Truncated Inverse normal distribution (also known as Wald distribution)

I am testing a model that describes a set of observations that follow a Inverse gaussian/Wald distribution that is right truncated (i.e. the support x is in the interval 0\leq x \leq a). As far as I understood I cannot use the bounded method already shipped with PyMC3 for the likelihood distribution. I found this example on censored data, but I have to admit it is not super clear to me what is going on (disclaimer: I can hack my way around but I do not have a strong foundation on probability unfortunately). Moreover, I believe truncation and censoring are two different things (I do not know the points that were censored).
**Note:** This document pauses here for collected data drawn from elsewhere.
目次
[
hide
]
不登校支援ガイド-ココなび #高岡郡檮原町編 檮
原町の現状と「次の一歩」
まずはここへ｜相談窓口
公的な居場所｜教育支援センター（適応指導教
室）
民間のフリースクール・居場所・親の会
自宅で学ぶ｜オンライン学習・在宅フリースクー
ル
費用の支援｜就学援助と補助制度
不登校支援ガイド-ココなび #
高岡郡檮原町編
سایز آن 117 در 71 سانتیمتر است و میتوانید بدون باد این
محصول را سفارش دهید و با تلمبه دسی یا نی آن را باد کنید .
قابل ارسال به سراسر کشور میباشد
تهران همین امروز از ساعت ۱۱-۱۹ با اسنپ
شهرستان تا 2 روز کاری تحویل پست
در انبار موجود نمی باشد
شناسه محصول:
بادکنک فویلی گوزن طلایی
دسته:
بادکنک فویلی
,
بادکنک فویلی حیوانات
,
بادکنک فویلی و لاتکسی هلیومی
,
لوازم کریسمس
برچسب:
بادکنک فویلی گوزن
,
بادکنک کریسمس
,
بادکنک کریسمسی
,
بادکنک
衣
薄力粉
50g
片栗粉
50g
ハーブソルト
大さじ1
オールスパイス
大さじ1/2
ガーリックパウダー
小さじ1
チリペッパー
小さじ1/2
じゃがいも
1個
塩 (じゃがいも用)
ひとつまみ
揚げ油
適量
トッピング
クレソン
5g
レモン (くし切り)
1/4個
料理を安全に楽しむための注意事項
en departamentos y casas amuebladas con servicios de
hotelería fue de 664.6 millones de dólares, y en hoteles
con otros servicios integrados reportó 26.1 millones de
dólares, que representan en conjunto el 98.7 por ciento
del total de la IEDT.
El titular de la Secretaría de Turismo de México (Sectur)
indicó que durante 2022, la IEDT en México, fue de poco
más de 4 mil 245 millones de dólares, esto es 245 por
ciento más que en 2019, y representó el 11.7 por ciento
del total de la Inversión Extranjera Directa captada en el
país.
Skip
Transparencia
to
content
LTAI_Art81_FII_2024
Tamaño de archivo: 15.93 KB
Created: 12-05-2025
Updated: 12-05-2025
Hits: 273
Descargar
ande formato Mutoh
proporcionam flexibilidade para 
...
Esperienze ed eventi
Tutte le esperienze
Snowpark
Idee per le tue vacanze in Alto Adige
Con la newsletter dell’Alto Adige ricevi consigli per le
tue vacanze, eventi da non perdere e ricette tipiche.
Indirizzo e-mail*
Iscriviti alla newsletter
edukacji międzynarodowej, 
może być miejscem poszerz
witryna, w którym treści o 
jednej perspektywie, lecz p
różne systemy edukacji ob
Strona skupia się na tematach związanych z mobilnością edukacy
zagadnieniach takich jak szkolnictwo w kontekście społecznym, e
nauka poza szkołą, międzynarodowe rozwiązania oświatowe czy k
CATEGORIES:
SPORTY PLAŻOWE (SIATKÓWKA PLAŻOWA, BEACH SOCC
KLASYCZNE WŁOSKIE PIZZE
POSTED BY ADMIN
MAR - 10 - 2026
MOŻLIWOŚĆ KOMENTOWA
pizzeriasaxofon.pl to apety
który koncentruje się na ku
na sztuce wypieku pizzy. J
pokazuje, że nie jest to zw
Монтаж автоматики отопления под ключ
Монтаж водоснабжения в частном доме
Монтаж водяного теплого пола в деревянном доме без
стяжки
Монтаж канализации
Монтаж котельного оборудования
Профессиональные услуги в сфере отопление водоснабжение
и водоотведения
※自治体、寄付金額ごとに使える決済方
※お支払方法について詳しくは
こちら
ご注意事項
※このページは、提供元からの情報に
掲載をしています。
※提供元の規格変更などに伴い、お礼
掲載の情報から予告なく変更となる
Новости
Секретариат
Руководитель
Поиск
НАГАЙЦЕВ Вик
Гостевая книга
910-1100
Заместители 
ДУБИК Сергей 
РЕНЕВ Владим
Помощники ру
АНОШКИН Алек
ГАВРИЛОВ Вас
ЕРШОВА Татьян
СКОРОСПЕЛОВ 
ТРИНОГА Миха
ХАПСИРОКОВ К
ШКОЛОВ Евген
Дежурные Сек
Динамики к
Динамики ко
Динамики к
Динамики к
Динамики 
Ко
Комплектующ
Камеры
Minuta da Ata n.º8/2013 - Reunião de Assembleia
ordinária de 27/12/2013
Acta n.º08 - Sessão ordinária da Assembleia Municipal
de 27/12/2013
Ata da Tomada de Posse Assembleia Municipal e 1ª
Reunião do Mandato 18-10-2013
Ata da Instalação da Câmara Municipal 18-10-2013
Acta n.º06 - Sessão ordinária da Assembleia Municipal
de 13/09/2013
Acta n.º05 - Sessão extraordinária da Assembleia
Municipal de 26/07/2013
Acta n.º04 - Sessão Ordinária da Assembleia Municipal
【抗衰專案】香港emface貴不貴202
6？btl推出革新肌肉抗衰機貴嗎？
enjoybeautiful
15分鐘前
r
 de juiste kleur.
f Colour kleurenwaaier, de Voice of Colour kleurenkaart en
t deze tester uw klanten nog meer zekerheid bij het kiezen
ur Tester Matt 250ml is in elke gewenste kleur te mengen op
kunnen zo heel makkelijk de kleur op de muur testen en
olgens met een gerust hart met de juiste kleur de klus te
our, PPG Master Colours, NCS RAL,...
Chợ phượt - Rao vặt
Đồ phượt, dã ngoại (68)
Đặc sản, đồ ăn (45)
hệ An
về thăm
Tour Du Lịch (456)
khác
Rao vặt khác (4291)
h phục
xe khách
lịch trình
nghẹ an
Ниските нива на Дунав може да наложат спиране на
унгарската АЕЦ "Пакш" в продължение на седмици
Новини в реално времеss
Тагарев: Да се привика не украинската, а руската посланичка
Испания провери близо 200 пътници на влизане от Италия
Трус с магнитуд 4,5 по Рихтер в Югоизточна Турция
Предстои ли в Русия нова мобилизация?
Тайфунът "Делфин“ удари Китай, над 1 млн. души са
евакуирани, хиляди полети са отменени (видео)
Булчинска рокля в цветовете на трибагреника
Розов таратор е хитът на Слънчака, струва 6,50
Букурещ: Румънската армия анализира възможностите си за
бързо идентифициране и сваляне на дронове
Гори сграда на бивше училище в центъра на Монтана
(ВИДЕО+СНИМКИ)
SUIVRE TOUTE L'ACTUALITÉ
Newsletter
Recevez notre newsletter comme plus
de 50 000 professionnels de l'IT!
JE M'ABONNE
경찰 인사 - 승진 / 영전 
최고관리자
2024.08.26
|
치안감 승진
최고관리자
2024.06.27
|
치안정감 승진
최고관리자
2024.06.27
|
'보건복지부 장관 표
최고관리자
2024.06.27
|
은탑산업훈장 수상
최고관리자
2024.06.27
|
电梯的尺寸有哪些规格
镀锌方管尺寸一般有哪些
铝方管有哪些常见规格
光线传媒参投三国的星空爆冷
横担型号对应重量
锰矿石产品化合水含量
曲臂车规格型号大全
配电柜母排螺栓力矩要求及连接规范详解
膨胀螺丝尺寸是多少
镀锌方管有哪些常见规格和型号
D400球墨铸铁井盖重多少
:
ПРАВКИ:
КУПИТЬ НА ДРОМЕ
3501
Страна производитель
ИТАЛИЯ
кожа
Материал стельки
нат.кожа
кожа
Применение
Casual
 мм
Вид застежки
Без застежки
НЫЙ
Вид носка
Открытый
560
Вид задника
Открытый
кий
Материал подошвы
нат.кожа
From the STAN manual I found that a upper-bounded pdf is defined as p_{[-inf, b]}(x)=\frac{p(x)}{\int^b_{-inf}p(u)d(u)} where the denominator is the CDF F_X(x) (which acts as a normalizing factor). In STAN code an upper-bounded likelihood distribution (e.g., \mathcal{N}\sim(0, 1) in the interval -inf\leq x \leq 2.1) is defined as:

target += normal_lpdf(y | 0, 1);
if (y > 2.1)
    target += negative_infinity();
else
    target += -normal_lcdf(2.1 | 0, 1);

The STAN code is quite understandable. Can a PyMC3 truncated distribution be defined like that (given that I actually would llke to work with an Inverse Gaussian distribution instead of the Normal one)?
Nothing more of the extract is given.